Tuesday, March 1, 2011

Why is ORM considered good but "select *" considered bad?

Doesn't an ORM usually involve doing something like a select *?

If I have a table, MyThing, with column A, B, C, D, etc, then there typically would be an object, MyThing with properties A, B, C, D.

It would be evil if that object were incompletely instantiated by a select statement that looked like this, only fetching the A, B, not the C, D:

select A, B from MyThing /* don't get C and D, because we don't need them */

but it would also be evil to always do this:

select A, B, C, D /* get all the columns so that we can completely instantiate the MyThing object */

Does ORM make an assumption that database access is so fast now you don't have to worry about it and so you can always fetch all the columns?

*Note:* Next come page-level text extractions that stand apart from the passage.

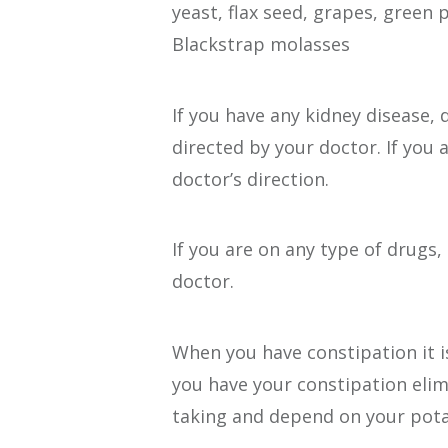
yeast, flax seed, grapes, green
Blackstrap molasses
If you have any kidney disease
directed by your doctor. If you
doctor’s direction.
If you are on any type of drugs
doctor.
When you have constipation it 
you have your constipation eli
taking and depend on your pota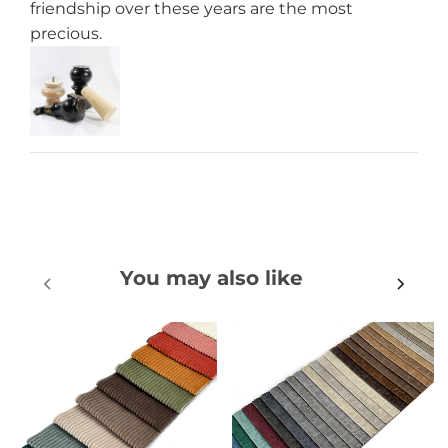
friendship over these years are the most
precious.
You may also like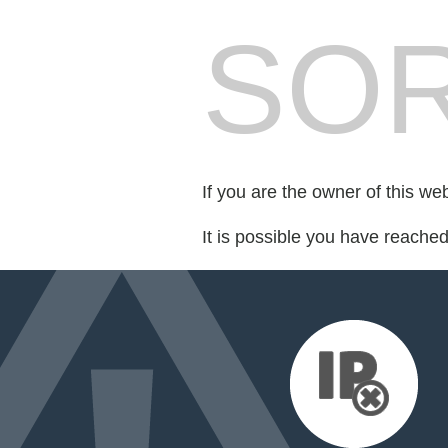
SOR
If you are the owner of this we
It is possible you have reache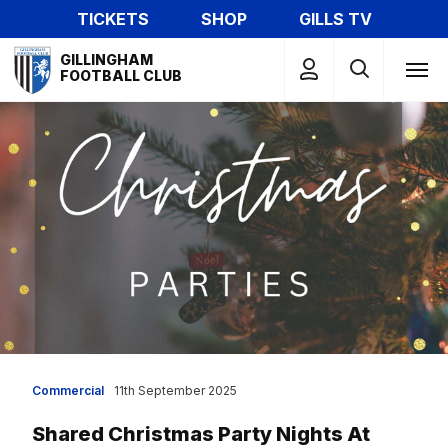
Skip
TICKETS
SHOP
GILLS TV
to
Mega
main
GILLINGHAM
Navigation
FOOTBALL CLUB
content
Commercial
11th September 2025
Shared Christmas Party Nights At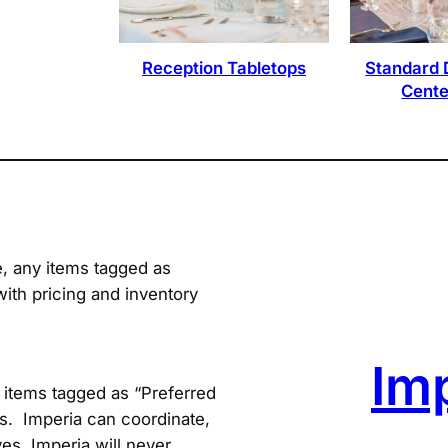
Reception Tabletops
Standard 
Cente
e, any items tagged as
with pricing and inventory
Im
items tagged as “Preferred
s. Imperia can coordinate,
es. Imperia will never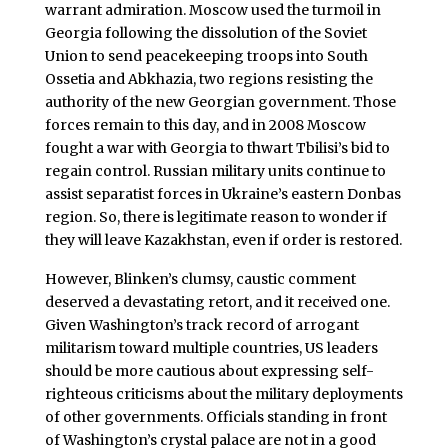
warrant admiration. Moscow used the turmoil in
Georgia following the dissolution of the Soviet
Union to send peacekeeping troops into South
Ossetia and Abkhazia, two regions resisting the
authority of the new Georgian government. Those
forces remain to this day, and in 2008 Moscow
fought a war with Georgia to thwart Tbilisi’s bid to
regain control. Russian military units continue to
assist separatist forces in Ukraine’s eastern Donbas
region. So, there is legitimate reason to wonder if
they will leave Kazakhstan, even if order is restored.
However, Blinken’s clumsy, caustic comment
deserved a devastating retort, and it received one.
Given Washington’s track record of arrogant
militarism toward multiple countries, US leaders
should be more cautious about expressing self-
righteous criticisms about the military deployments
of other governments. Officials standing in front
of Washington’s crystal palace are not in a good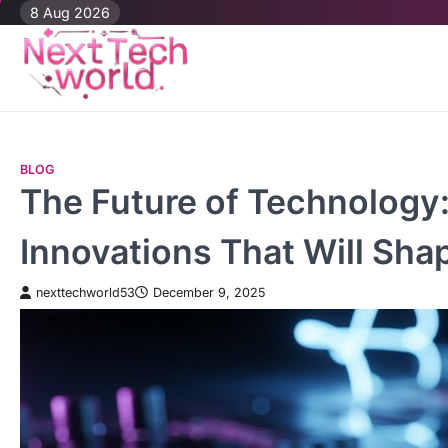
Skip
8 Aug 2026
to
content
BLOG
The Future of Technology:
Innovations That Will Sh
nexttechworld53
December 9, 2025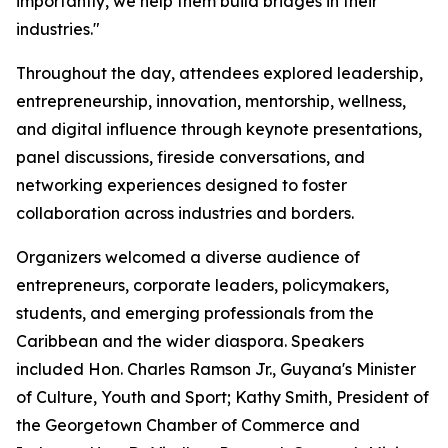
importantly, we help them build bridges in their
industries."
Throughout the day, attendees explored leadership,
entrepreneurship, innovation, mentorship, wellness,
and digital influence through keynote presentations,
panel discussions, fireside conversations, and
networking experiences designed to foster
collaboration across industries and borders.
Organizers welcomed a diverse audience of
entrepreneurs, corporate leaders, policymakers,
students, and emerging professionals from the
Caribbean and the wider diaspora. Speakers
included Hon. Charles Ramson Jr., Guyana's Minister
of Culture, Youth and Sport; Kathy Smith, President of
the Georgetown Chamber of Commerce and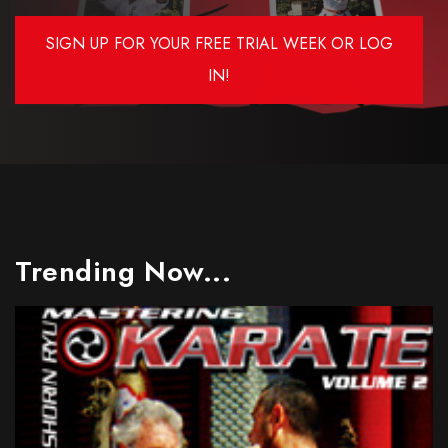
SIGN UP FOR YOUR FREE TRIAL WEEK OR LOG
IN!
Trending Now...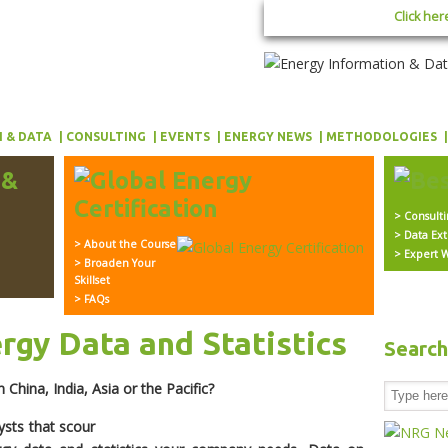
Click her
 & DATA
CONSULTING
EVENTS
ENERGY NEWS
METHODOLOGIES
> Consult
> Data Ext
> About the Course
> Expert W
> Broaden Your
Skillset
> FAQs
ergy Data and Statistics
Searc
 China, India, Asia or the Pacific?
ysts that scour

Or, do you have different MyThing objects, one for each combo of columns that might happen to be in a select statement?

EDIT: Before you answer the question, please read Nicholas Piasecki's and Bill Karwin's answers. I guess I asked my question poorly because many misunderstood it, but Nicholas understood it 100%. Like him, I'm interested in other answers.


EDIT #2: Links that relate to this question:

http://stackoverflow.com/questions/18655/why-do-we-need-entity-objects

http://blogs.tedneward.com/2006/06/26/The+Vietnam+Of+Computer+Science.aspx, especially the section "The Partial-Object Problem and the Load-Time Paradox"

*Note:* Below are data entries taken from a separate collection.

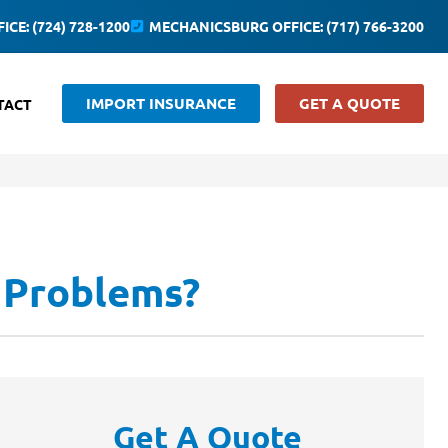
ICE: (724) 728-1200
MECHANICSBURG OFFICE: (717) 766-3200
IMPORT INSURANCE
GET A QUOTE
TACT
 Problems?
Get A Quote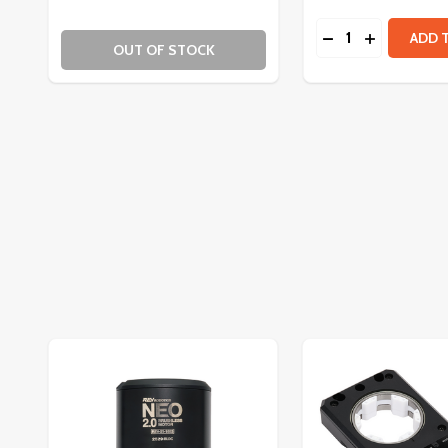
Quantity:
DECREASE QUAN
INCREASE
ADD 
OUT OF STOCK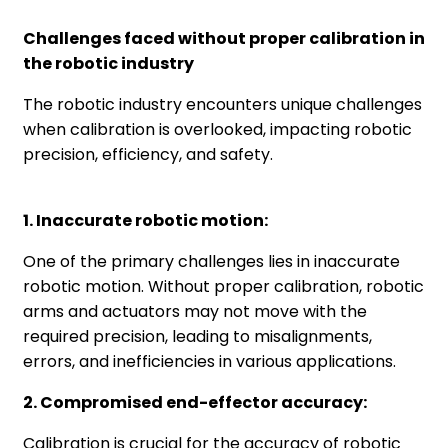
Challenges faced without proper calibration in
the robotic industry
The robotic industry encounters unique challenges
when calibration is overlooked, impacting robotic
precision, efficiency, and safety.
1. Inaccurate robotic motion:
One of the primary challenges lies in inaccurate
robotic motion. Without proper calibration, robotic
arms and actuators may not move with the
required precision, leading to misalignments,
errors, and inefficiencies in various applications.
2. Compromised end-effector accuracy:
Calibration is crucial for the accuracy of robotic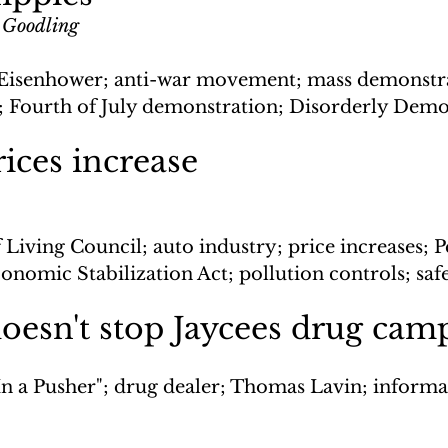
 Goodling
Eisenhower; anti-war movement; mass demonstra
 Fourth of July demonstration; Disorderly Demo
ices increase
 Living Council; auto industry; price increases; P
nomic Stabilization Act; pollution controls; saf
oesn't stop Jaycees drug cam
In a Pusher"; drug dealer; Thomas Lavin; informan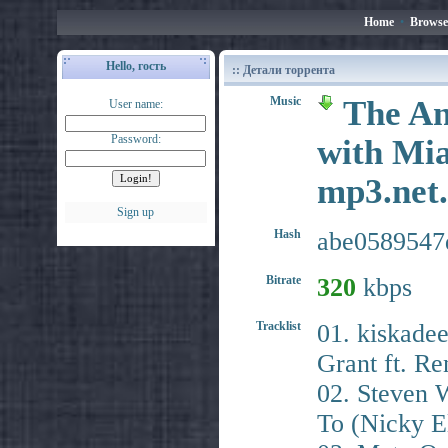
Home
•
Browse
Hello, гость
:: Детали торрента
Music
The An
User name:
Password:
with Mia
mp3.ne
Sign up
Hash
abe0589547
Bitrate
320
kbps
Tracklist
01. kiskade
Grant ft. Re
02. Steven W
To (Nicky E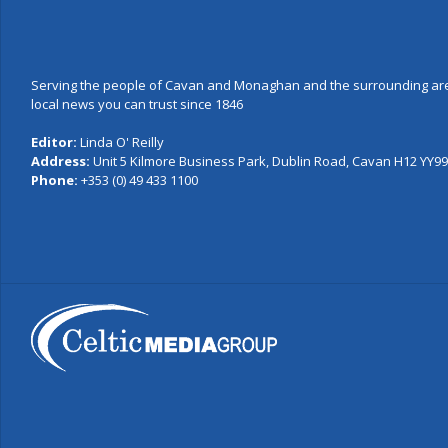
Serving the people of Cavan and Monaghan and the surrounding are
local news you can trust since 1846
Editor:
Linda O' Reilly
Address:
Unit 5 Kilmore Business Park, Dublin Road, Cavan H12 YY99,
Phone:
+353 (0) 49 433 1100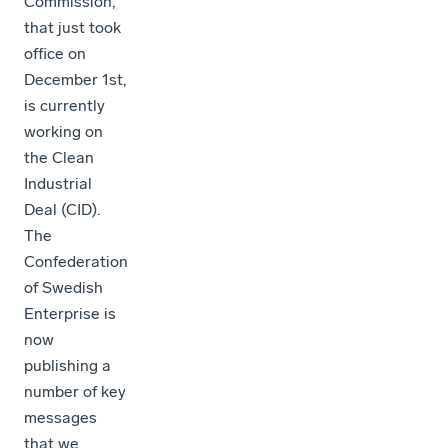
Commission,
that just took
office on
December 1st,
is currently
working on
the Clean
Industrial
Deal (CID).
The
Confederation
of Swedish
Enterprise is
now
publishing a
number of key
messages
that we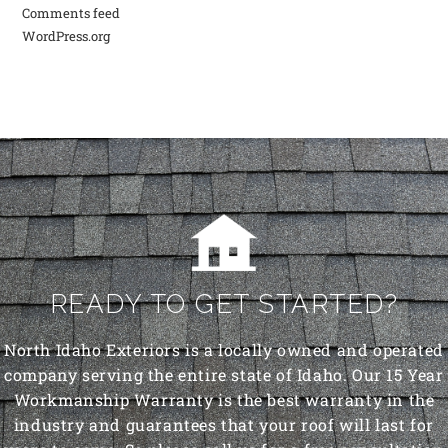
Comments feed
WordPress.org
READY TO GET STARTED?
North Idaho Exteriors is a locally owned and operated
company serving the entire state of Idaho. Our 15 Year
Workmanship Warranty is the best warranty in the
industry and guarantees that your roof will last for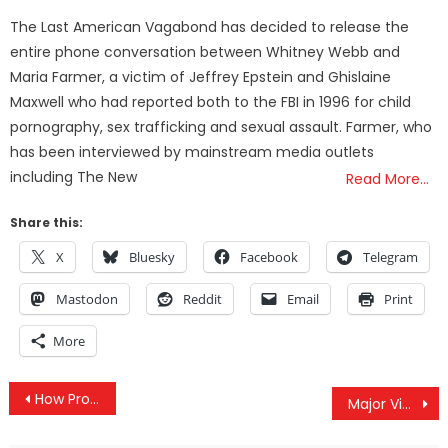
on
The Last American Vagabond has decided to release the
entire phone conversation between Whitney Webb and
Maria Farmer, a victim of Jeffrey Epstein and Ghislaine
Maxwell who had reported both to the FBI in 1996 for child
pornography, sex trafficking and sexual assault. Farmer, who
has been interviewed by mainstream media outlets
including The New
Read More…
Share this:
X
Bluesky
Facebook
Telegram
Mastodon
Reddit
Email
Print
More
Post
How Propaganda From the Clinton Campaign Has Been Intentionally Channeled Into Post Election Chaos
Major Victory! — Army Corps of Engineers Shelves Construction of DAPL Until Sioux are Consulted
navigation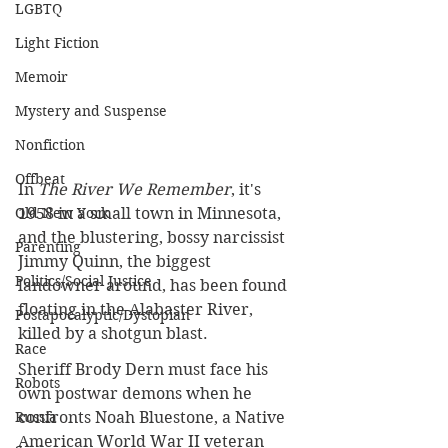
LGBTQ
Light Fiction
Memoir
Mystery and Suspense
Nonfiction
Offbeat
In 
The River We Remember
, it's 
Old New York
1958 in a small town in Minnesota, 
and the blustering, bossy narcissist 
Parenting
Jimmy Quinn, the biggest 
Politics/Social Justice
landowner around, has been found 
floating in the Alabaster River, 
Postapocalyptic/Dystopian
killed by a shotgun blast.
Race
Sheriff Brody Dern must face his 
Robots
own postwar demons when he 
Russia
confronts Noah Bluestone, a Native 
American World War II veteran 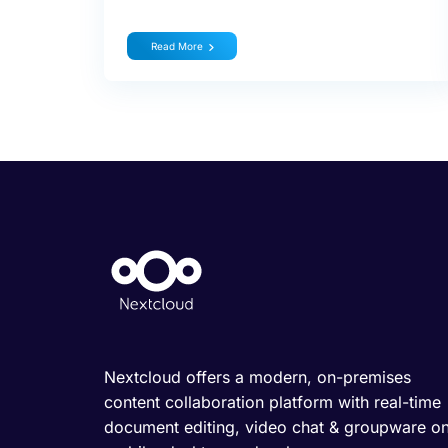
Read More
Nextcloud offers a modern, on-premises
content collaboration platform with real-time
document editing, video chat & groupware o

http://groups.google.com/group/comp.object/browse_thread/thread/853fca22ded31c00/99f41d57f195f48b?

http://www.martinfowler.com/bliki/AnemicDomainModel.html

http://database-programmer.blogspot.com/2008/06/why-i-do-not-use-orm.html

From stackoverflow
  • SELECT * is not bad. Did you ask whoever considered it to be bad "why?".

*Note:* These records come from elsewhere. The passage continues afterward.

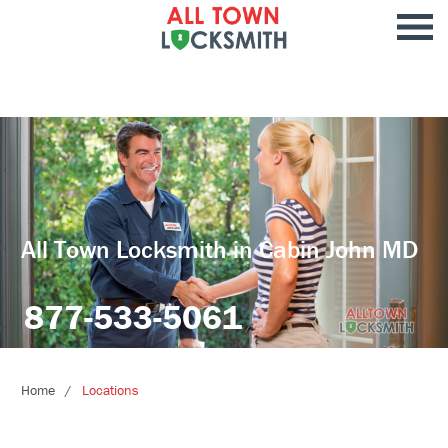
All Town Locksmith in Cabin John MD
877-533-5061
Home
Locations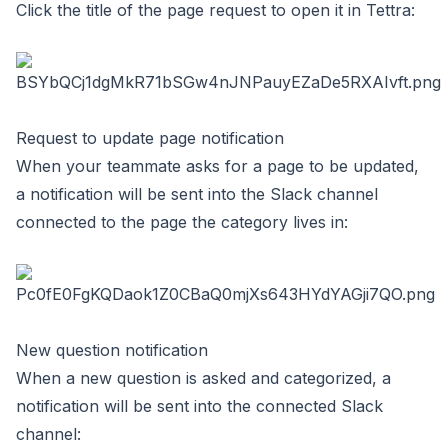
Click the title of the page request to open it in Tettra:
Request to update page notification
When your teammate asks for a page to be updated,
a notification will be sent into the Slack channel
connected to the page the category lives in:
New question notification
When a new question is asked and categorized, a
notification will be sent into the connected Slack
channel: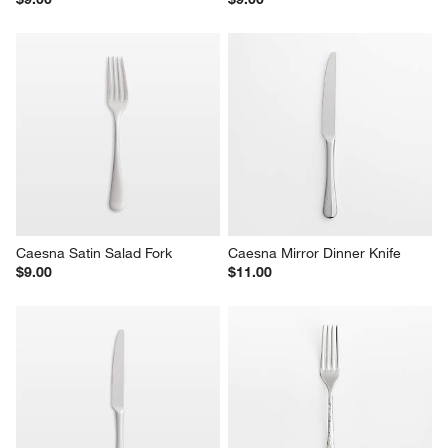
Caesna Satin Salad Fork
Caesna Mirror Dinner Knife
$9.00
$11.00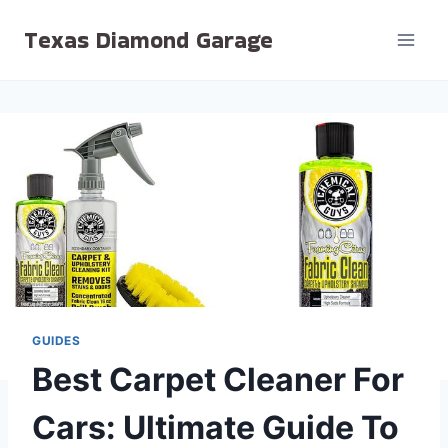
Skip
Texas Diamond Garage
to
content
GUIDES
Best Carpet Cleaner For
Cars: Ultimate Guide To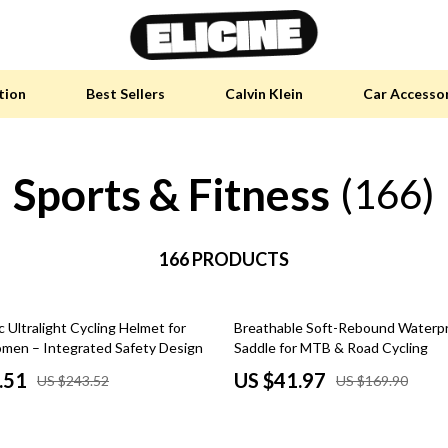
tion
Best Sellers
Calvin Klein
Car Accesso
Sports & Fitness
y Accessories
Skin Care
(166)
 Furniture
Health & Wellness
 Pet Supplies
166 PRODUCTS
Home & Garden
y Sports Accessories
Bathroom
75% off
Ultralight Cycling Helmet for
Breathable Soft-Rebound Waterpr
an Self-Care
Cleaning
en – Integrated Safety Design
Saddle for MTB & Road Cycling
tainable Tech
Garden Supplies
.51
US $41.97
US $243.52
US $169.90
 Clothing
Garden Decorations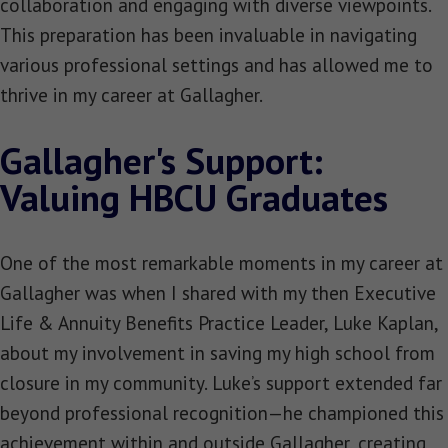
collaboration and engaging with diverse viewpoints.
This preparation has been invaluable in navigating
various professional settings and has allowed me to
thrive in my career at Gallagher.
Gallagher's Support:
Valuing HBCU Graduates
One of the most remarkable moments in my career at
Gallagher was when I shared with my then Executive
Life & Annuity Benefits Practice Leader, Luke Kaplan,
about my involvement in saving my high school from
closure in my community. Luke’s support extended far
beyond professional recognition—he championed this
achievement within and outside Gallagher, creating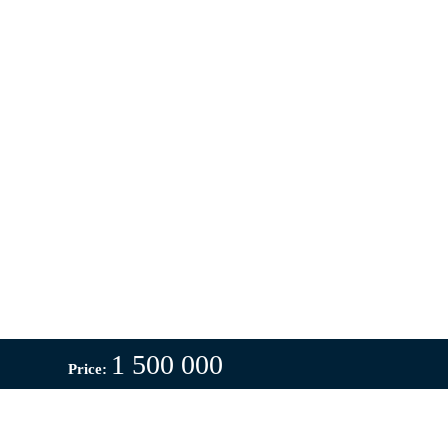
1 500 000
Price:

    Corey Trager : I'll ask myself: Is select * bad? Yes, if you only need columns A and B, don't pay the cost of fetching C and D columns also. Fetch only what you need.
    Ali A : Yes, but it's not universally "bad". It is "bad" in some cases! What if you later want C and D, should you not get them and cache them? No case is cut and dry, and so we certainly cannot say "Select * is bad". We can say "Select * is sometimes bad"
    le dorfier : The worst consequence of fetching C and D is that whoever comes after you has no idea what you intended to do with them. Put another way, here's also a YAGNI principle that this violates.
    Gordon Bell : select * is bad in stored procedures because it prevents the server from being able to pre-compile an execution plan.
  • Even ORMs need to avoid SELECT * to be effective, by using lazy loading etc.

    And yes, SELECT * is generally a bad idea if you aren't consuming all the data.

    So, do you have different kinds of MyThing objects, one for each column combo? – Corey Trager (Nov 15 at 0:37)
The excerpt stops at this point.